American and Delta have emphasized their other hubs outside the hotspots, so it’s no surprise to see them with the biggest slippage year-over-year. For Alaska, that may seem strange to see since nearly everything the airline does touches a hotspot. But what this really says is that Alaska is de-emphasizing flying between hotspots and focusing more on flying to places that are outside the hotspot area, like Montana.
United has varied its schedule less, but it has put a bit more in places like Denver, shifting away from the coasts. But it’s really Spirit and Frontier which stand out for having actually shifted their networks more toward hotspots. This makes no sense, right? Well, let’s put it in context.
For Spirit, there are three hotspot cities which have more service this July than last: Hartford, Newark, and Philly. Newark is the big mover as Spirit has been able to move in further as Southwest walked away. In fact, the same goes for Frontier which didn’t serve Newark at all last July. That plus growth in Baltimore, Boston, and Los Angeles did the trick for the airline with the animal tails.
I sliced and diced this until I started seeing double, so I may be a bit data-fatigued. But really what this says is that airlines are looking at external impacts on their individual networks, considering their leisure vs corporate mix, and coming to different conclusions about how to implement network cuts. It’s been fascinating to watch.
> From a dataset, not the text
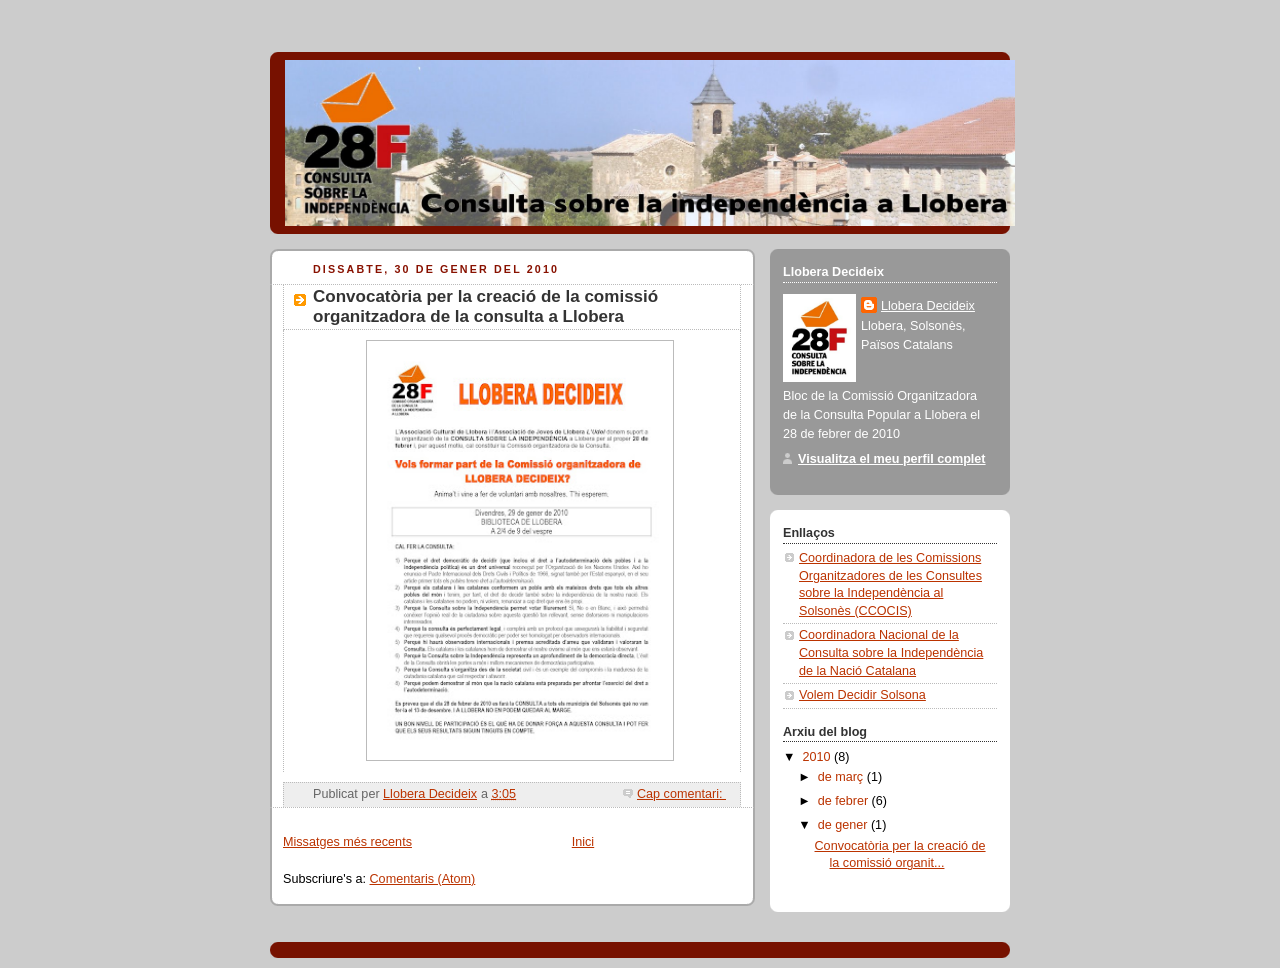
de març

6 comments on “Looking Beyond the Big Four’s July Schedule”
The hotspots are, of course, changing. Washington State was an early hotspot, but has long since passed by other states in new, active and total number of cases. And Oregon is pretty low on the list as well.
https://coronavirus.1point3acres.com/en
maybe run a grammar check? the possessive of its is not “it’s” as you have. “It’s” means “it is”.
Exactly Jason! His posts are always riddled with grammatical errors and misspellings.
Probably stuck on a mac keyboard — they are typo m,chines.
Demand for leisure trips from those living away from the coasts is the relative bright spot in the US air travel market right now, and ULCCs like Allegiant and Frontier are definitely well positioned to take advantage of it.
Anecdotally, some of my friends and relatives are reconsidering their airline preferences for leisure travel, given airlines’ cutbacks on routes and schedules… While I am personally not a big fan of Allegiant, for example, and try to steer relatives away from them due to the low frequency and high cancellation rate, Southwest has eliminated several of the nonstop routes my parents rely on to visit family, and they have been quite happy converts to Allegiant’s nonstop flights out of smaller airports.
OMG man, you’ve really got nothing to do! Who cares about these numbers. Let’s just get back to work and start ticketing again, so we can get all those debit memos when we do exchanges!